Dexter catches a song on an illegal radio station. It's not that bad.
“Is your Spyder set to radio? Because mine isn’t,” Lindsey asks.
“Oh. Um. Well. Switch it to radio, okay? Pixel Kickit’s new song is on station 4,” Jim says, naming a new little pink-haired starlet who is mostly autotune.
“Pixel Kickit? Oh my God, I loved ‘R U the One’, ever heard it?” Lindsey switches her Spyder to radio. Jim nods, because when it comes to decisions he always does what won’t piss people off.
I can’t stand Pixel Freaking Kickit. Her voice is nasal, she claims to be bisexual but only makes out with girls to turn on other boys. That pisses me off. She doesn’t know what it’s like to be attracted to girls but want to wear makeup like them.
No.
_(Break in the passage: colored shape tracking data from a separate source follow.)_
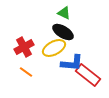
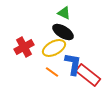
blue L-shape: moved 1 px right, 1 px down; rotated 85 degrees counterclockwise
orange line: moved 26 px right
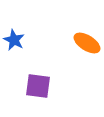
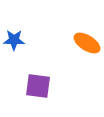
blue star: rotated 25 degrees counterclockwise
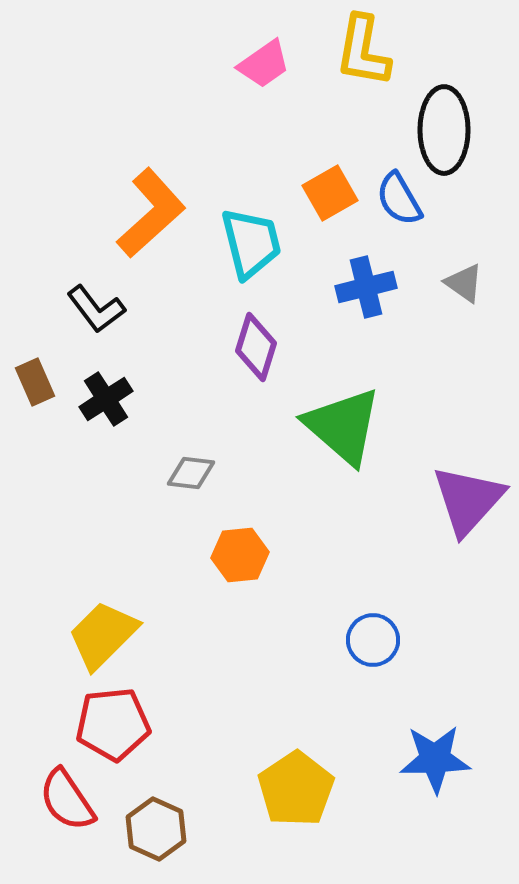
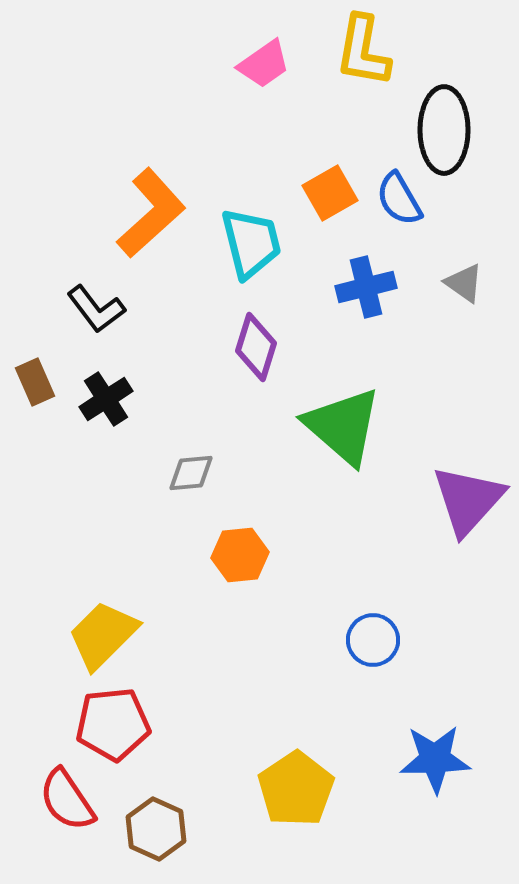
gray diamond: rotated 12 degrees counterclockwise
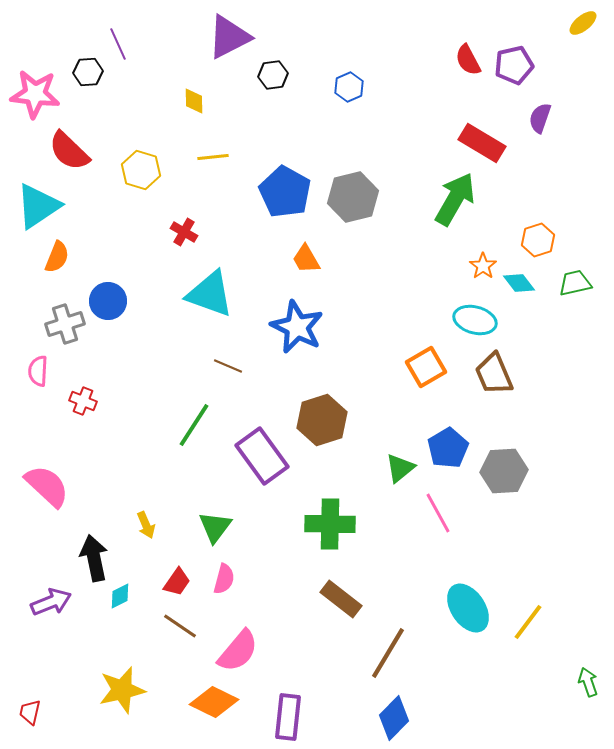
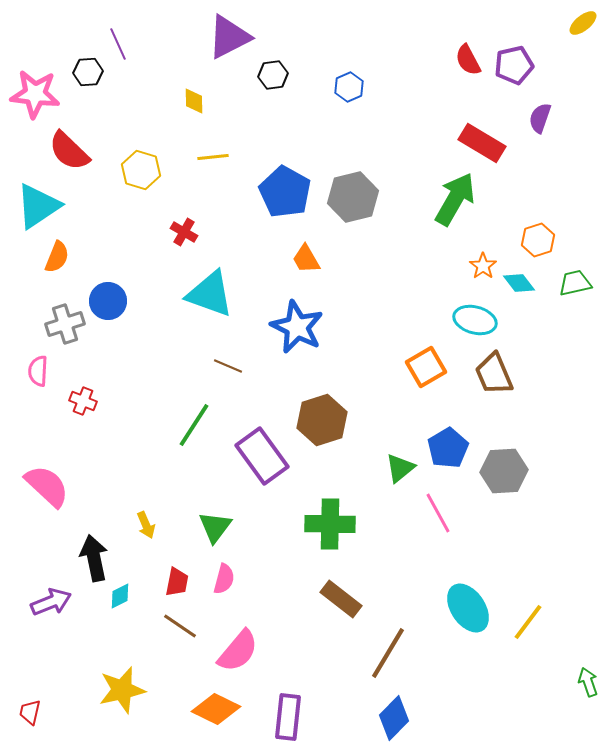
red trapezoid at (177, 582): rotated 24 degrees counterclockwise
orange diamond at (214, 702): moved 2 px right, 7 px down
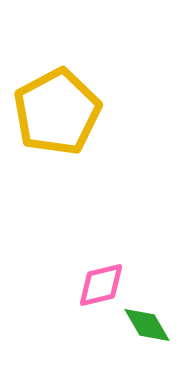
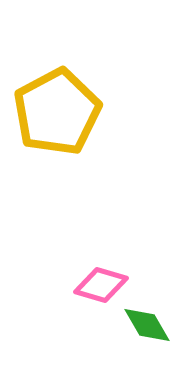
pink diamond: rotated 30 degrees clockwise
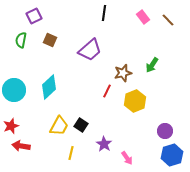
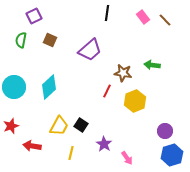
black line: moved 3 px right
brown line: moved 3 px left
green arrow: rotated 63 degrees clockwise
brown star: rotated 24 degrees clockwise
cyan circle: moved 3 px up
red arrow: moved 11 px right
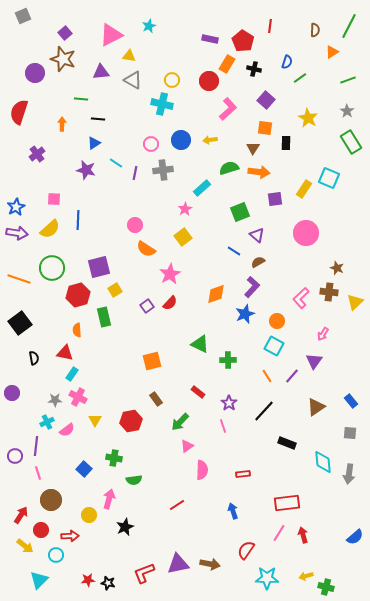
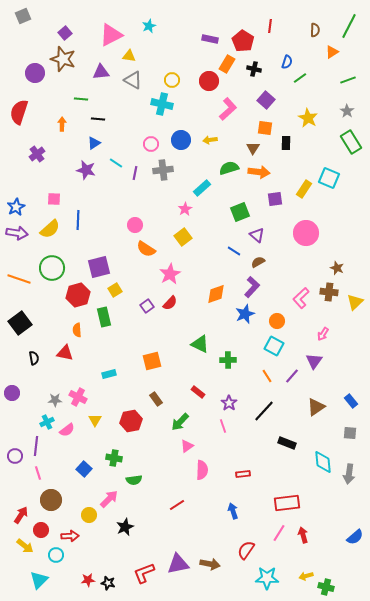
cyan rectangle at (72, 374): moved 37 px right; rotated 40 degrees clockwise
pink arrow at (109, 499): rotated 30 degrees clockwise
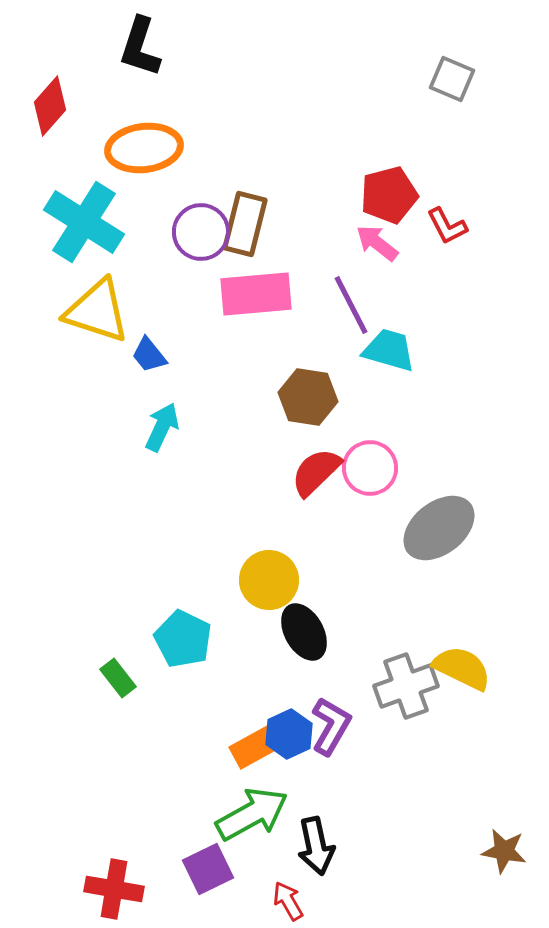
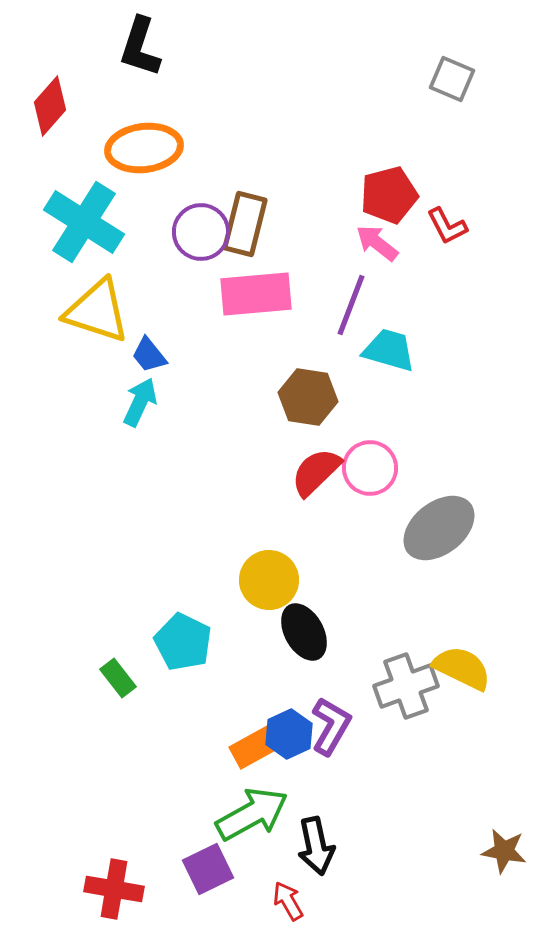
purple line: rotated 48 degrees clockwise
cyan arrow: moved 22 px left, 25 px up
cyan pentagon: moved 3 px down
Not whatever. I don’t want to carry on about it, I know it’s not that bad. But seriously, fuck all those posers and people who weep about how impossible it is to be like me, when I am stuck like this, stuck being like this and stuck being screwed up and ugly on the inside.
I switch my Spyder feed to radio, but I switch it to something else. It’s not Better Living, that’s for sure. It’s one of those illegal radio stations, like out in the zones.
“...Defying, so for all you drag queens and professional pretenders, here’s a song for you, I really like this one, Los Campesinos, I think. ‘The sea is a good place to think of the future’. Enjoy!”
He sounds familiar to me. Maybe he's got an A.I. too.
Then the music starts, and it’s mellow and beautiful, it seems like it’s talking of bad things to come but in a good way. I clamp my hands over my ears to hear it better.
Oh..my...What is this?
It’s...different? Gorgeous. I close my eyes, just lost.
Then the words.
“I grabbed hold of her wrist, and my hand closed from tip to tip, I said you’ve taken the diet too far, you’ve got to let it slip, but she’s not eating again, she’s not eating again, she’s not eating again, she’s not eating again. I ask her to speak french and I need her to translate, I get the feeling she make it more significant. She was always too pretty for me to believe a single word she said, believe a word she said.”
There’s a break, and I can hear Lindsey calling me, but I ignore her, because this music is just too good.
“At fourteen her mother died in a routine operation from a general anesthetic. She spent the rest of her teens experimenting with prescriptions in a futile attempt to know more than the doctors.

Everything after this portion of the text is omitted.